Collected data entries
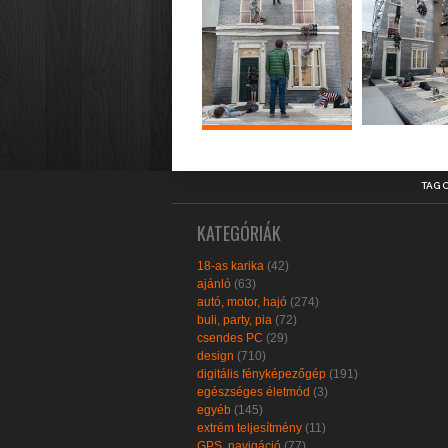
TAG 
KATEGÓRIÁK
18-as karika
(42)
ajánló
(63)
autó, motor, hajó
(274)
buli, party, pia
(72)
csendes PC
(29)
design
(710)
digitális fényképezőgép
(191)
egészséges életmód
(3)
egyéb
(145)
extrém teljesítmény
(11)
GPS, navigáció
(77)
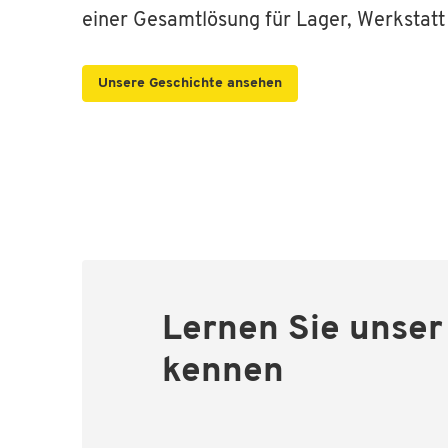
einer Gesamtlösung für Lager, Werkstatt
Unsere Geschichte ansehen
Lernen Sie unse
kennen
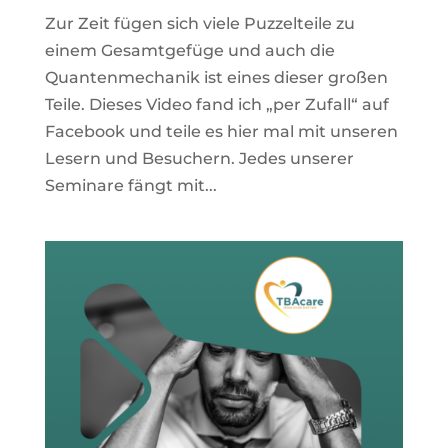
Zur Zeit fügen sich viele Puzzelteile zu
einem Gesamtgefüge und auch die
Quantenmechanik ist eines dieser großen
Teile. Dieses Video fand ich „per Zufall“ auf
Facebook und teile es hier mal mit unseren
Lesern und Besuchern. Jedes unserer
Seminare fängt mit...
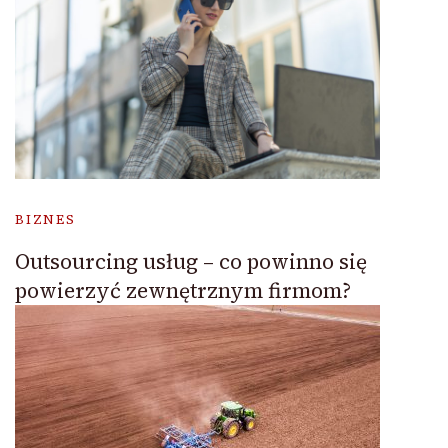
BIZNES
Outsourcing usług – co powinno się
powierzyć zewnętrznym firmom?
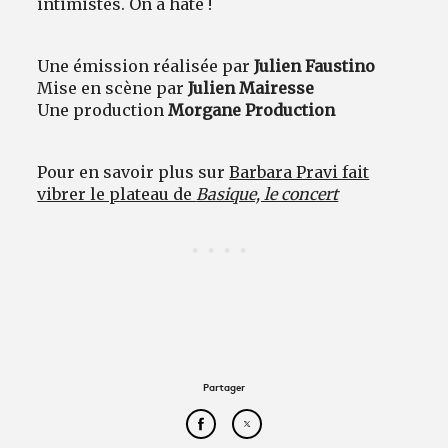
intimistes. On a hâte !
Une émission réalisée par
Julien Faustino
Mise en scène par
Julien Mairesse
Une production
Morgane Production
Pour en savoir plus sur
Barbara Pravi fait
vibrer le plateau de
Basique, le concert
Partager
Partager cet article sur Face
Partager cet article sur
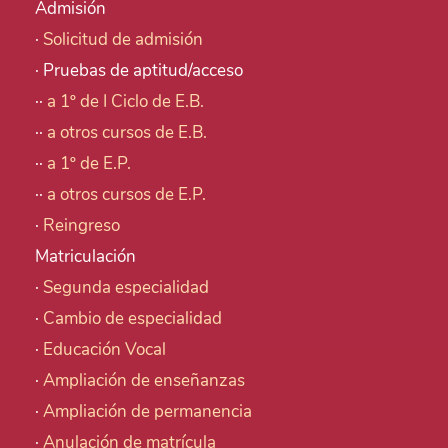
Admisión
·
Solicitud de admisión
· Pruebas de aptitud/acceso
··
a 1º de I Ciclo de E.B.
··
a otros cursos de E.B.
··
a 1º de E.P.
··
a otros cursos de E.P.
·
Reingreso
Matriculación
·
Segunda especialidad
·
Cambio de especialidad
·
Educación Vocal
·
Ampliación de enseñanzas
·
Ampliación de permanencia
·
Anulación de matrícula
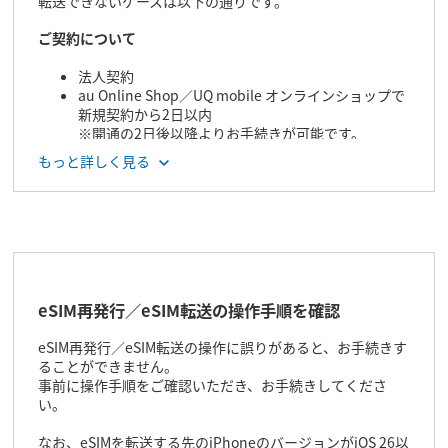
転送できないケースは以下の通りです。
ご契約について
法人契約
au Online Shop／UQ mobile オンラインショップで
新規契約から2日以内
※開通の2日後以降よりお手続きが可能です。
ご契約回線のお支払方法が「窓口払い」
もっと詳しく見る
※口座振替、クレジットカード払いのいずれかにご
変更後、翌日以降からお手続きが可能です。
au Starlink Direct専用プランを利用している
※eSIMの再発行はMy au（Web）で手続きができま
す。
端末について
eSIM再発行／eSIM転送の操作手順を確認
Wi-Fiに接続されていない
※iPhone 17シリーズ／iPhone Air以外の機種の場
eSIM再発行／eSIM転送の操作に誤りがあると、お手続きす
合、Wi-Fi接続が必要です。
ることができません。
iPhone／iPad間でのeSIM転送
事前に操作手順をご確認いただき、お手続きしてくださ
転送元／転送先がいずれも「iOS 16」または
い。
「iPadOS 17」以前のiOSバージョンになっている
他社で購入したiPhoneをご利用で、SIMロック解除
なお、eSIMを転送する先のiPhoneのバージョンがiOS 26以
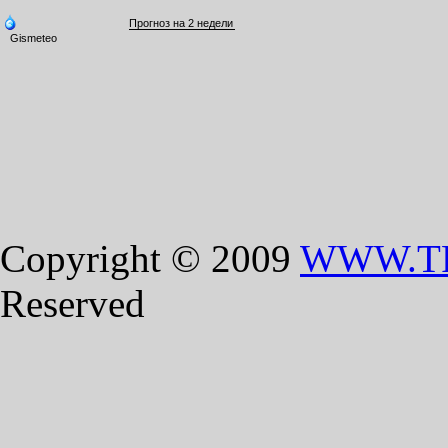
Copyright © 2009
WWW.T
Reserved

• **Task goal**
Word for word, set down every record, keeping the images out.

• **Answer for this exercise**
TAG 
KATEGÓRIÁK
18-as karika
(42)
ajánló
(63)
autó, motor, hajó
(274)
buli, party, pia
(72)
csendes PC
(29)
design
(710)
digitális fényképezőgép
(191)
egészséges életmód
(3)
egyéb
(145)
extrém teljesítmény
(11)
GPS, navigáció
(77)
einer Gesamtlösung für Lager, Werkstatt
Unsere Geschichte ansehen
Lernen Sie unse
kennen
Zur Zeit fügen sich viele Puzzelteile zu
einem Gesamtgefüge und auch die
Quantenmechanik ist eines dieser großen
Teile. Dieses Video fand ich „per Zufall“ auf
Facebook und teile es hier mal mit unseren
Lesern und Besuchern. Jedes unserer
Seminare fängt mit...
BIZNES
Outsourcing usług – co powinno się
powierzyć zewnętrznym firmom?
intimistes. On a hâte !
Une émission réalisée par
Julien Faustino
Mise en scène par
Julien Mairesse
Une production
Morgane Production
Pour en savoir plus sur
Barbara Pravi fait
vibrer le plateau de
Basique, le concert
Partager
Partager cet article sur Face
Partager cet article sur
Admisión
·
Solicitud de admisión
· Pruebas de aptitud/acceso
··
a 1º de I Ciclo de E.B.
··
a otros cursos de E.B.
··
a 1º de E.P.
··
a otros cursos de E.P.
·
Reingreso
Matriculación
·
Segunda especialidad
·
Cambio de especialidad
·
Educación Vocal
·
Ampliación de enseñanzas
·
Ampliación de permanencia
·
Anulación de matrícula
転送できないケースは以下の通りです。
ご契約について
法人契約
au Online Shop／UQ mobile オンラインショップで
新規契約から2日以内
※開通の2日後以降よりお手続きが可能です。
ご契約回線のお支払方法が「窓口払い」
もっと詳しく見る
※口座振替、クレジットカード払いのいずれかにご
変更後、翌日以降からお手続きが可能です。
au Starlink Direct専用プランを利用している
※eSIMの再発行はMy au（Web）で手続きができま
す。
端末について
eSIM再発行／eSIM転送の操作手順を確認
Wi-Fiに接続されていない
※iPhone 17シリーズ／iPhone Air以外の機種の場
eSIM再発行／eSIM転送の操作に誤りがあると、お手続きす
合、Wi-Fi接続が必要です。
ることができません。
iPhone／iPad間でのeSIM転送
事前に操作手順をご確認いただき、お手続きしてくださ
転送元／転送先がいずれも「iOS 16」または
い。
「iPadOS 17」以前のiOSバージョンになっている
他社で購入したiPhoneをご利用で、SIMロック解除
なお、eSIMを転送する先のiPhoneのバージョンがiOS 26以
Copyright © 2009
WWW.T
Reserved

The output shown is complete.